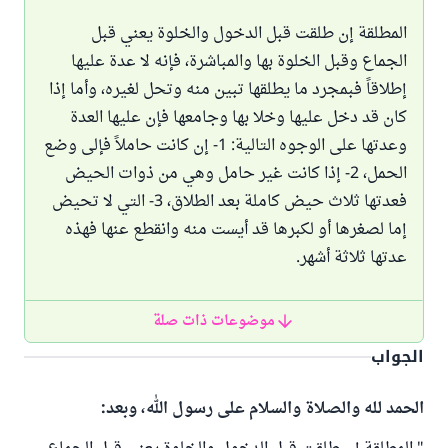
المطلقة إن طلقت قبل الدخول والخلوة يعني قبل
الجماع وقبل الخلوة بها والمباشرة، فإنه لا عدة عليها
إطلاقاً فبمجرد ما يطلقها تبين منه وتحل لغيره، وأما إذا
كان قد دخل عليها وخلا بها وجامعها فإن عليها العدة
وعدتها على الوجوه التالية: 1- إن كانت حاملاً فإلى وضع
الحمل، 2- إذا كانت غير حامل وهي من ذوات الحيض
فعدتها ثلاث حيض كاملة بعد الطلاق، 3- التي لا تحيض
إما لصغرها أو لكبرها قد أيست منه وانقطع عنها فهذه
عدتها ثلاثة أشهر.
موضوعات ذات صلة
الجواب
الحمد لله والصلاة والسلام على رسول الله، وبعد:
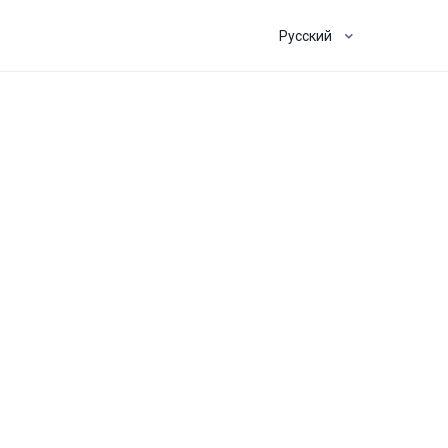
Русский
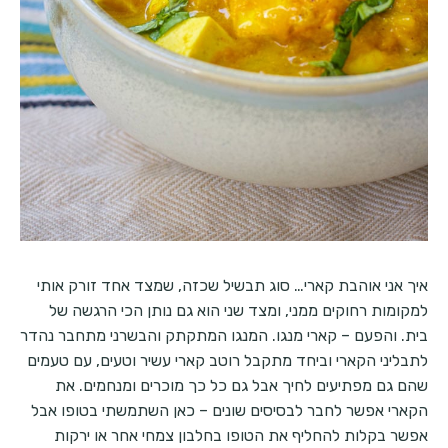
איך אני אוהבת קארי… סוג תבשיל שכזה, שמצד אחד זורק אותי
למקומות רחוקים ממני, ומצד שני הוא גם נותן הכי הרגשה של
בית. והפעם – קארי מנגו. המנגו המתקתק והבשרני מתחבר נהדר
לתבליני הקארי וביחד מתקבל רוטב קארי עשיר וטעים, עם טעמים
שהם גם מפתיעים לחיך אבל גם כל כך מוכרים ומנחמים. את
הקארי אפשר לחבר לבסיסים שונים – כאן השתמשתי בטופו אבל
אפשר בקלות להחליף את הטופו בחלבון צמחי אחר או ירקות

==

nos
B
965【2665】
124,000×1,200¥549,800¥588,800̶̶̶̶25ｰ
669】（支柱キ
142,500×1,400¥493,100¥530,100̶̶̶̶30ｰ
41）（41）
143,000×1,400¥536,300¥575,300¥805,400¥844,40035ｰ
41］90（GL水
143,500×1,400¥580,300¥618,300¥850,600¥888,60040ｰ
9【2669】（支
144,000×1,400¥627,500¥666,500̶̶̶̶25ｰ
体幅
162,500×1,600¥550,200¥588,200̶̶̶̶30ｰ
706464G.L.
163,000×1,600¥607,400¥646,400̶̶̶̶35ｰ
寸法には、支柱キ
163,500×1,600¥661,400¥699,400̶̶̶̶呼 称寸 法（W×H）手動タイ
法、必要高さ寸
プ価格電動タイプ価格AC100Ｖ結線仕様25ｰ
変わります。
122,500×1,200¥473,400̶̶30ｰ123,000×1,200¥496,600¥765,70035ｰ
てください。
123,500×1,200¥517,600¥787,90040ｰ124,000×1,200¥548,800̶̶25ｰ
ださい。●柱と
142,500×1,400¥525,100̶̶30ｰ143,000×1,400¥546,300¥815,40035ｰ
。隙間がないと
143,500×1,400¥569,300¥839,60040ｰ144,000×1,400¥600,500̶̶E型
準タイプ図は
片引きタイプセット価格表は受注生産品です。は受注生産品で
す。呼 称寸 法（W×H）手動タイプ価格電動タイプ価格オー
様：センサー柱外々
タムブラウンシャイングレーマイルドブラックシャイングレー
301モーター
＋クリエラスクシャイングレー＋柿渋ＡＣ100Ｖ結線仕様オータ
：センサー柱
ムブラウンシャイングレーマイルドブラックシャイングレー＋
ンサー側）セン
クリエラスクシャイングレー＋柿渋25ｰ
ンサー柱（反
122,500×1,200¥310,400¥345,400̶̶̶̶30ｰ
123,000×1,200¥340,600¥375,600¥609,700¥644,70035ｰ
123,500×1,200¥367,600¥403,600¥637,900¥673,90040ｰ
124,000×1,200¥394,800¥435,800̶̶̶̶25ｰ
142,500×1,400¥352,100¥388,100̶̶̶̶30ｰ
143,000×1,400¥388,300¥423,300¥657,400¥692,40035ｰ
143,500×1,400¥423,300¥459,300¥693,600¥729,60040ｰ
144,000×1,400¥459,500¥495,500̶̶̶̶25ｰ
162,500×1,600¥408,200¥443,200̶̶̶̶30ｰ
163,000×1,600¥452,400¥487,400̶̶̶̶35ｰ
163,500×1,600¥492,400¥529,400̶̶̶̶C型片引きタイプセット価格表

Problem requirements: Wherever the word "クリエラスクシャイングレー" appears in the listing above, copy that line.

Solved problem:
＋クリエラスクシャイングレー＋柿渋ＡＣ100Ｖ結線仕様オータ
クリエラスクシャイングレー＋柿渋25ｰ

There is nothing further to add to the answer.